» **YOUR GOAL**:
Your reply should hold every entry below exactly as written and none of the pictures.

'''

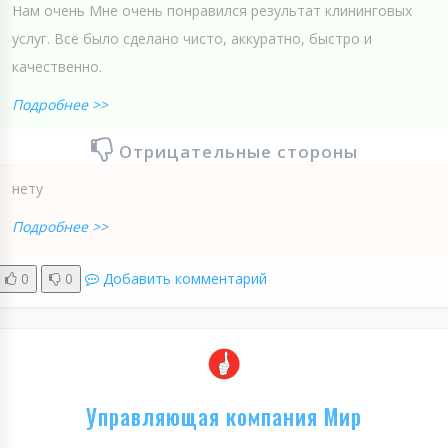
Нам очень Мне очень понравился результат клининговых
услуг. Всё было сделано чисто, аккуратно, быстро и
качественно.
Подробнее >>
Отрицательные стороны
нету
Подробнее >>
0
0
Добавить комментарий
Управляющая компания Мир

'''

» **ANSWER SECTION**:
Нам очень Мне очень понравился результат клининговых
услуг. Всё было сделано чисто, аккуратно, быстро и
качественно.
Подробнее >>
Отрицательные стороны
нету
Подробнее >>
0
0
Добавить комментарий
Управляющая компания Мир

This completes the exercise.